Burma was New Zealand’s formal ‘‘dialogue partner’’ with Association of South-East Asian Nations (Asean).
The Government’s principled stance set New Zealand’s relationship with the trade bloc back at least 18 months.
According to leaked cables, officials were even ordered to look at changing domestic law to allow for sanctions without a UN resolution.
On Wednesday, after more than two years of political and economic reform, the South Eastern Asian nation, will welcome John Key, the first New Zealand prime minister to pay a visit.
A reciprocal trip by President Thien Sien is expected next year.
Key will officially refer to the once pariah state as Myanmar – ‘‘a plain and simple acknowledgement of the dramatic progress that they’ve made,’’ Foreign Minister Murray McCully explains.
The visit is designed to encourage the transition to democracy, embarked on by Thien Sein after 2010 elections ended five decades of oppressive military rule.This week Barack Obama will also make the first visit by an American president.
Thien Sein’s ambitious reforms include the releasing of political prisoners, legalising protests and trades union, and overturning strict censorship.
The changes are set to radically transform the impoverished nation of 60 million – particularly a new business-friendly foreign investment law, passed earlier this month.
Many have described the momentum to rebuild the country’s non-existent infrastructure as ‘‘a gold rush’’.
It is strategically placed in the world’s fastest growing region, on crossroads between India, China and Thailand.
It has huge reserves of jade, pearls, rubies and sapphires, as well as teak, and oil and gas.
There are only a handful of ATMs, accessible only by locals – and large purchases are made with fistfuls of pristine US dollars.
But a deal with Visa is set to overhaul the largely cash economy.
Myanmar needs telecommunication and agriculture expertise.

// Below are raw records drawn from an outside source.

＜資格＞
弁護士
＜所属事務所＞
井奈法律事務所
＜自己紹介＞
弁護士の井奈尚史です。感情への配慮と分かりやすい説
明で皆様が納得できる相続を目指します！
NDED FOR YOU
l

Fonterra already does $18 million worth of business with the resource-rich nation.
‘‘In terms of economic growth, there are opportunities there for New Zealand companies – but probably large companies initially because it is quite a challenging environment,’’ Key said.

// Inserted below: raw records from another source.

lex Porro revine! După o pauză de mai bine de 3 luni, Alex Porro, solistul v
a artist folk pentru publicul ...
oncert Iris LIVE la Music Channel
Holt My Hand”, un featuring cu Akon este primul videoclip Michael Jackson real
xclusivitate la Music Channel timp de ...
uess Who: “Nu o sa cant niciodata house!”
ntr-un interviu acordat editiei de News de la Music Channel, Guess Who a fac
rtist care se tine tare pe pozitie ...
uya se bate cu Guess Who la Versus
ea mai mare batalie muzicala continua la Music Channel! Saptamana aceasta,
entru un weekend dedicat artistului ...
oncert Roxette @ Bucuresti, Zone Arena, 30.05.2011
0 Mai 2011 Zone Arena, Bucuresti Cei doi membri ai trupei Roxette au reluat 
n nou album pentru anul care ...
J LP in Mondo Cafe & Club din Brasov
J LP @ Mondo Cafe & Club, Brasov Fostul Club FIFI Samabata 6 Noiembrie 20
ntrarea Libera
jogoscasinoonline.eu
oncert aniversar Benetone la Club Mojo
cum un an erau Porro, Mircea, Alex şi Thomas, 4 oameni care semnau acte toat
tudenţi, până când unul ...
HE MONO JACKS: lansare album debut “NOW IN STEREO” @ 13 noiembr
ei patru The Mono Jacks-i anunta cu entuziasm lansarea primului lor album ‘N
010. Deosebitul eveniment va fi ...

‘‘It’s got a larger population than Thailand. It’s quite arable, from an agriculture perspective there are a lot of opportunities there.’’
Within decades it could be a powerful economy.
McCully, who met Foreign Minister U Wanna Maung Lwin in March, said New Zealand has plenty to offer.
‘‘What they want most from New Zealand is agricultural expertise. This is a country that used to be regarded as the food bowl of South East Asia. It’s got a great climate and soil and it sits between India and China, two massive markets, so it’s not rocket science to see what the potential is.
‘‘They also want scholarships, education, particular focused around agriculture.’’
However, as Myanmar embraces the free market and begins to prosper, New Zealand has a role to play in ensuring its people are not exploited.
‘‘I think we need to acknowledge that this is still one of the poorest countries on the planet,’’ McCully says.
‘‘But my own impression is that investment is capable of generating a considerable improvement in the fortunes of Myanmarese people in the next few years. We need that investment to be designed to promote positive outcomes for them.’’
Kiwi Ross Wilson has been working in Yangon for the past five months. Chief technician for the UN’s International Labour Organisation, he is heading a freedom of association project.
He has raised concerns that new labour laws need to be properly enforced.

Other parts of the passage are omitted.